A Perspective from the Pacific Northwest National Laboratory*
As the cost of powering a supercomputer or a datacenter increases, next generation exascale systems need to be considerably more power- and energy-efficient than current supercomputers to be of practical use. Constrained power consumption (20-25MW for the entire system is the target that the DOE Office of Science gave to the HPC community) is one of the limiting factors on the road to achieve sustainable performance at exascale. In fact, the power challenge is so fundamental that other challenges can be reduced to power limitations. For example, operating at near-threshold voltage (NTV) in order to perform computation within a given power budget may considerably increase the soft-error rate (resilience challenge). Unlike petascale systems, where the primary concern was performance, exascale systems need to climb the power and energy walls in order to deliver sustainable exaflops performance. At the Pacific Northwest Laboratory (PNNL) we are exploring holistically energy and power efficiency aspects at all levels of granularity, from processor architecture to system integration. We are also tackling the power and energy problems from several angles, from system software and programming models to performance and power modeling of scientific applications and extreme scale systems.
PNNL’s computing facilities, such as its Institutional HPC system (PIC), and an earlier testbed, the Energy Smart Data Center (ESDC), provide research platforms to address what-if questions related to the use of suitable datacenter metrics that are meaningful to the HPC community. The measurement harness of the ESDC entailed over thousand out-of-band sensors comprising power, flow, pressure and temperature at the machine room and at the IT equipment. PIC is another example that substantiates our integrated datacenter vision to drive energy efficiency research. This system is housed in a geothermally cooled datacenter with rear-door heat exchangers. The facility is instrumented at the machine room and system level, providing insight into macro-level machine room power efficiencies and micro-level energy efficiencies at the server and mother-board component levels.

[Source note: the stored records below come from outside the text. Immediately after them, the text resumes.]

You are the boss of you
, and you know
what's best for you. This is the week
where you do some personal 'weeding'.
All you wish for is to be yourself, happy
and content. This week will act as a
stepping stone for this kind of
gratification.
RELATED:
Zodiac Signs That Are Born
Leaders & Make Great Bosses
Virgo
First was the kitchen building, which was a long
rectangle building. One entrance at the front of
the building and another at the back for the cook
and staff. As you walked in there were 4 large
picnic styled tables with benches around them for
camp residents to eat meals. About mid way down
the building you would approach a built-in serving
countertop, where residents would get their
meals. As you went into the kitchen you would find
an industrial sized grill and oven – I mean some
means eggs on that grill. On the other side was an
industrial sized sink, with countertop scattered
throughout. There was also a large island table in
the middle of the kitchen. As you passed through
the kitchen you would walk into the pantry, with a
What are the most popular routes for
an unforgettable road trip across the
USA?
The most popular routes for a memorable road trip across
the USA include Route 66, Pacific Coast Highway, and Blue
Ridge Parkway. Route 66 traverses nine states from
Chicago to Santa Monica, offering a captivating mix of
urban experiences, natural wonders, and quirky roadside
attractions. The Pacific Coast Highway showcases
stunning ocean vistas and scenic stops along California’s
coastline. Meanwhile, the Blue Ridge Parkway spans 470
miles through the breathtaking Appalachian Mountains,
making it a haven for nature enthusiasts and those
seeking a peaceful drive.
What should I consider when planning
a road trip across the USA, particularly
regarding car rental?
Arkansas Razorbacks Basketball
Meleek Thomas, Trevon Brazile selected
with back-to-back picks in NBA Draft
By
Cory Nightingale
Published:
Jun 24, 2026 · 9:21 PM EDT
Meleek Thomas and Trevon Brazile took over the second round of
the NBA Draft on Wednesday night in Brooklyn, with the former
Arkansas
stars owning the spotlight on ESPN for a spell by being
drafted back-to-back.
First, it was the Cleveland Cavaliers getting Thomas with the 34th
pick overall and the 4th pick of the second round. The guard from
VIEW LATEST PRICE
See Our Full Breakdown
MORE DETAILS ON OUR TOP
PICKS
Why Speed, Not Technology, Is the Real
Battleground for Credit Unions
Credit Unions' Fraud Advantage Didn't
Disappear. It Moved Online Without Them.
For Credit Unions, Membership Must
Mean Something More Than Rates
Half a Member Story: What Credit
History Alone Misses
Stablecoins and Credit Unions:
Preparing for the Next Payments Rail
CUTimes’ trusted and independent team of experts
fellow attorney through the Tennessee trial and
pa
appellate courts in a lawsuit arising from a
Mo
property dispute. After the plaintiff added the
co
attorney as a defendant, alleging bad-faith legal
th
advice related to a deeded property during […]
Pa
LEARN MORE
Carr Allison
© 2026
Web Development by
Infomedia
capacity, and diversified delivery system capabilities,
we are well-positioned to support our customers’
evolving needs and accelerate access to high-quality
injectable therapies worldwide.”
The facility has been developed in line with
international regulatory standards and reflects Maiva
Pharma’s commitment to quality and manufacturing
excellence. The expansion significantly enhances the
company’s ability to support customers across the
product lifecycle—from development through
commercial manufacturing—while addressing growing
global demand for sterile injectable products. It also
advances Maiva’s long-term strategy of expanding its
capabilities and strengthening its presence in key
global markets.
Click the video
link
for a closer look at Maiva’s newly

Despite its importance for future exascale systems, power is still not considered a first-class citizen, which complicates the development of power-aware software algorithms. In PNNL’s vision, power should be considered a resource, just as processing elements or memory modules, and should be managed as such by the system software. System software must be able to precisely measure (in-band) power resource utilization, i.e., how much power is consumed by each system component at any given time. More importantly, the system software should adapt the application to the contingent execution environment, e.g, by allocating sustained power to threads on the application’s critical path or promptly moving idle cores to low-power states. The design and development of such self-aware/self-adaptive system software is an active research area at PNNL. We recently analyzed the power characteristics of scientific applications from the DOE ASCR’s Exascale Co-Design Center and, in general, in the HPC community to identify opportunities for power savings. Given the lack of in-band, fine-grained (both in space and time) power sensors, we develop an accurate per-core proxy power sensor model that estimates the active power of each core by inspecting the cores’ activity. We use statistical regression techniques to formulate closed-form expressions for the estimated core and system power consumption. These techniques enable us to develop power-aware algorithms and characterize applications running even on non-instrumented compute nodes. Our experiments show that processes in the same application may not have the same power profile and/or may alternate high-power with low-power phases independently from one another. These alternating behaviors raise opportunities for shifting power towards computing-demanding processes, hereby saving power without diminishing performance.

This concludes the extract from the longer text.